**** EXCERPTED RECORDS ****

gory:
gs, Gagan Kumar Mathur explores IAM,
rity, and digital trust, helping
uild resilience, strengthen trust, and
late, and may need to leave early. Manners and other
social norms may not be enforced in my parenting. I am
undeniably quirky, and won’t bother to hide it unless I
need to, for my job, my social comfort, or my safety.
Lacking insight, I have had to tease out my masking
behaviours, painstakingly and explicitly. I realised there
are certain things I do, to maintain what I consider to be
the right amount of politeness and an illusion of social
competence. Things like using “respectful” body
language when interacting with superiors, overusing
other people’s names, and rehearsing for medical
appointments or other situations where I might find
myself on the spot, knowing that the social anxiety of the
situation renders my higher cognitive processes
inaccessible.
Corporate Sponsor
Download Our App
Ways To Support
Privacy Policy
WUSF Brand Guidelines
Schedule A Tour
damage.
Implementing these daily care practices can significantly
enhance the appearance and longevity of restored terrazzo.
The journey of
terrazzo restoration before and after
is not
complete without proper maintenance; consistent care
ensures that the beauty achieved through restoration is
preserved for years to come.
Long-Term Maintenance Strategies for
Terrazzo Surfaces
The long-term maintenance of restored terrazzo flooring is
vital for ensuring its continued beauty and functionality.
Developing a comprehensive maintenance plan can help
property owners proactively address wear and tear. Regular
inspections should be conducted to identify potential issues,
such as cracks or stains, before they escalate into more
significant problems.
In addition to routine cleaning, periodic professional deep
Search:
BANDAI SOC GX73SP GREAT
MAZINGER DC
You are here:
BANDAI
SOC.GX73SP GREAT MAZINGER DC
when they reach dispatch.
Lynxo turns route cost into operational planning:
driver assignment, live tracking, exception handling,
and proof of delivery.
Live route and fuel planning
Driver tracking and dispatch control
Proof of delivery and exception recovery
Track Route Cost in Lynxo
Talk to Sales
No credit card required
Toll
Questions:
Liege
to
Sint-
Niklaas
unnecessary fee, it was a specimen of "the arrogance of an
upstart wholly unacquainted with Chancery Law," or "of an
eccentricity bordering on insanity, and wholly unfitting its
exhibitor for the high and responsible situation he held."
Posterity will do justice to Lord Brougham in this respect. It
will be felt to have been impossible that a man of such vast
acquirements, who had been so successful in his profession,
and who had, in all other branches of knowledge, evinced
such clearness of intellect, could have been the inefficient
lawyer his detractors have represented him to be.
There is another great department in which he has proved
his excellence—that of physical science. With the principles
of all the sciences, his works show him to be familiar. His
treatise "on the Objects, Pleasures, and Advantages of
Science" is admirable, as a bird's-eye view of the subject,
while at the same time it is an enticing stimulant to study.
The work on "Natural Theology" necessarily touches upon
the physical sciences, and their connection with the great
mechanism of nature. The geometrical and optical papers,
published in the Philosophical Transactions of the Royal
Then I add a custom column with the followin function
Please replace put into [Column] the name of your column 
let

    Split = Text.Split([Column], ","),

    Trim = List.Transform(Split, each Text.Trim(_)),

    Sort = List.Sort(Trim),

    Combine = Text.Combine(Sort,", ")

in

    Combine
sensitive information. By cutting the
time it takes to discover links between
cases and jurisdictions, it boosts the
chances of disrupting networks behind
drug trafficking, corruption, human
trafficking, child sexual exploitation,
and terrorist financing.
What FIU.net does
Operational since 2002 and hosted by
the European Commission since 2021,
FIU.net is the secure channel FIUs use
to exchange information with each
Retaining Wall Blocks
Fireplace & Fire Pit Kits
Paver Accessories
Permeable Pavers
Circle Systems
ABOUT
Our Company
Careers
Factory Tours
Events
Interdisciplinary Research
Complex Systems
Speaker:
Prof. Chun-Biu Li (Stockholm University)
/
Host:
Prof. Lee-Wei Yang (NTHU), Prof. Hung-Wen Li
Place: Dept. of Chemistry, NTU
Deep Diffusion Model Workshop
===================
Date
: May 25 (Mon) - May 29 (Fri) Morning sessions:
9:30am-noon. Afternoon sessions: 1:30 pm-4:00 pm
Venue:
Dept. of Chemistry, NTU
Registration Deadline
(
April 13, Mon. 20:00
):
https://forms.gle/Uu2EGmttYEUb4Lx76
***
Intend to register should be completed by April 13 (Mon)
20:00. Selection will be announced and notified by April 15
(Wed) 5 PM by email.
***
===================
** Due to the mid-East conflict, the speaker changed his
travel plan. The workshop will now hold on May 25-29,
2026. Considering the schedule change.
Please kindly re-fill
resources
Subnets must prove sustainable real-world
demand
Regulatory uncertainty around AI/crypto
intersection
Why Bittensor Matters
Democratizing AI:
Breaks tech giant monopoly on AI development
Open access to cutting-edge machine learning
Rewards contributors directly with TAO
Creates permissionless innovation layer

****
**** EXCERPTED RECORDS ****

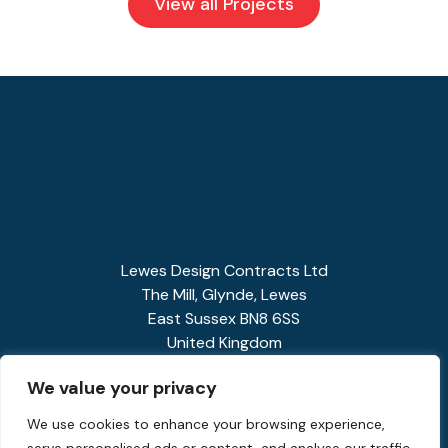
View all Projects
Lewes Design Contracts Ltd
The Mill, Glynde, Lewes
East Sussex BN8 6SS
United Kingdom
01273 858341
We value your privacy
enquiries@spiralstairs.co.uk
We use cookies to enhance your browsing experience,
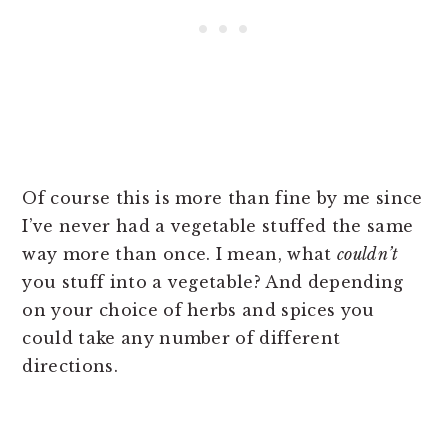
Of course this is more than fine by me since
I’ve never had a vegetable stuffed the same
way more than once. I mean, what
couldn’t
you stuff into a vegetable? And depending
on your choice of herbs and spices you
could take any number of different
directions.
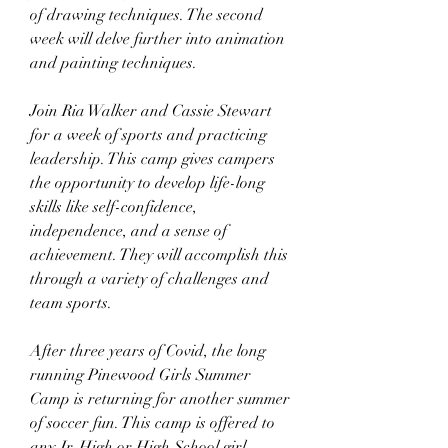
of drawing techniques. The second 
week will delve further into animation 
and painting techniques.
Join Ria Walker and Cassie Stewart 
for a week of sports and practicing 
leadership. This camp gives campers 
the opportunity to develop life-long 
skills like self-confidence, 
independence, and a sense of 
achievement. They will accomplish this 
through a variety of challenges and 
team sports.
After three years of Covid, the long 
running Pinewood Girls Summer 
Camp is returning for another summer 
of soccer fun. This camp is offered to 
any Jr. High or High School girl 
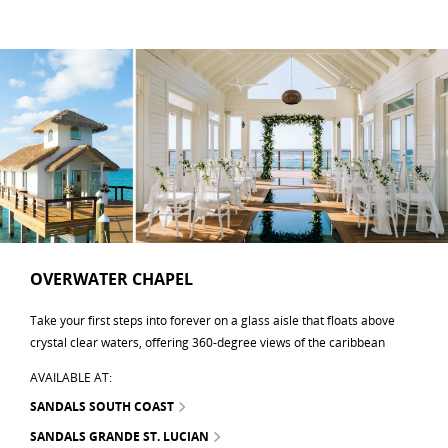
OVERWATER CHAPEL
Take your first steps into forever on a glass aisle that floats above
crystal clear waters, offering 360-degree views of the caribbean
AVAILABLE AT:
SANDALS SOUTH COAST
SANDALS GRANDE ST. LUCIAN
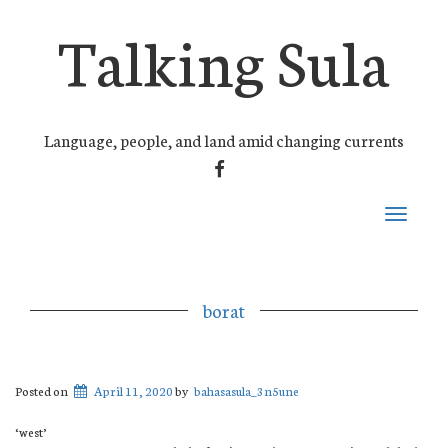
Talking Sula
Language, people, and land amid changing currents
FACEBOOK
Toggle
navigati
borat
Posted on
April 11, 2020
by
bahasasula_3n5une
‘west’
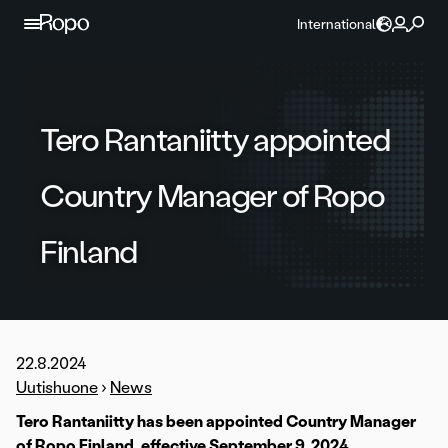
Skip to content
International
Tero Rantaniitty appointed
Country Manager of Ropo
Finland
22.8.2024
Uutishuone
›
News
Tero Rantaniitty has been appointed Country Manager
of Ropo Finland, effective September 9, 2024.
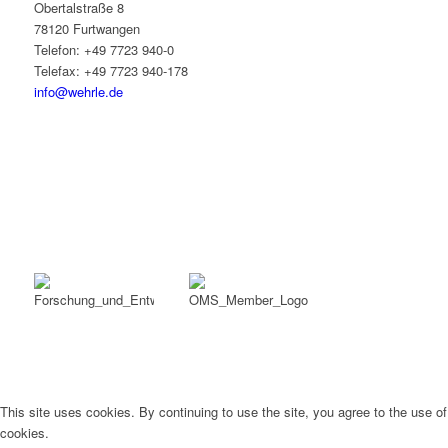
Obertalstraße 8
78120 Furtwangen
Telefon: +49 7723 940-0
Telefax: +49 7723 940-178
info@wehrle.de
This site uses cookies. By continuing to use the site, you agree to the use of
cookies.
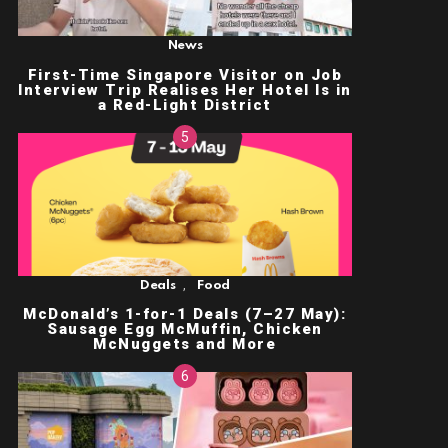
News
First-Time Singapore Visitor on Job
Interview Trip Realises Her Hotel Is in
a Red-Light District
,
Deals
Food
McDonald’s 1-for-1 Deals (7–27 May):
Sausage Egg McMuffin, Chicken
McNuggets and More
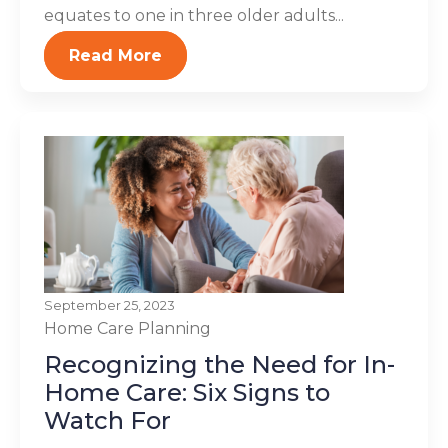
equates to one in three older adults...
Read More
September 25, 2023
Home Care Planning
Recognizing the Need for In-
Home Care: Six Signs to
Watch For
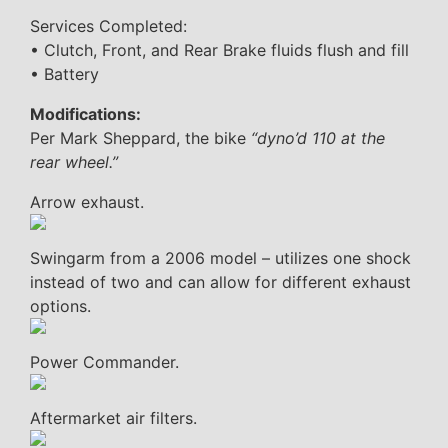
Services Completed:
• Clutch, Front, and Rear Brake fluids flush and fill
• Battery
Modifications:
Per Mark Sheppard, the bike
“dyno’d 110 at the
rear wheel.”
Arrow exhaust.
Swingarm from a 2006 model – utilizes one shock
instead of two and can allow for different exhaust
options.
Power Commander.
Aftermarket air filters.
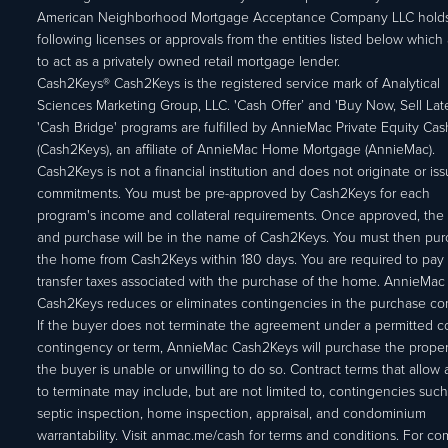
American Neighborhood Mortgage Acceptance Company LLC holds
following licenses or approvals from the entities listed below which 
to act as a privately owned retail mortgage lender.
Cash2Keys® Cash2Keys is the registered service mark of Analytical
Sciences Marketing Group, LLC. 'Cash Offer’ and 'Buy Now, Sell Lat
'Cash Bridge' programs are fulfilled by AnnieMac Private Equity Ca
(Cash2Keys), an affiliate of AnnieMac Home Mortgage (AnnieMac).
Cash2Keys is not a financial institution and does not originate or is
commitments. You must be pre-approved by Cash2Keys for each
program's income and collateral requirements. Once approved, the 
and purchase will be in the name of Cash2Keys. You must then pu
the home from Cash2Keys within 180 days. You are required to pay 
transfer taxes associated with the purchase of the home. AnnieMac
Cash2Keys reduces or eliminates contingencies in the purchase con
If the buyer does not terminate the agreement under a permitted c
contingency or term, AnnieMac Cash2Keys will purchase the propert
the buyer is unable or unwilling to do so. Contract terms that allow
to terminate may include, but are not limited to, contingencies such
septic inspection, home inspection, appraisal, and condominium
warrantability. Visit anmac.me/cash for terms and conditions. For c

****

• _WHAT YOU ARE ASKED TO DO_
Within the records above, tally the lines that contain "three". Give the total and nothing more.

• _RESPONSE TO THE EXERCISE_
2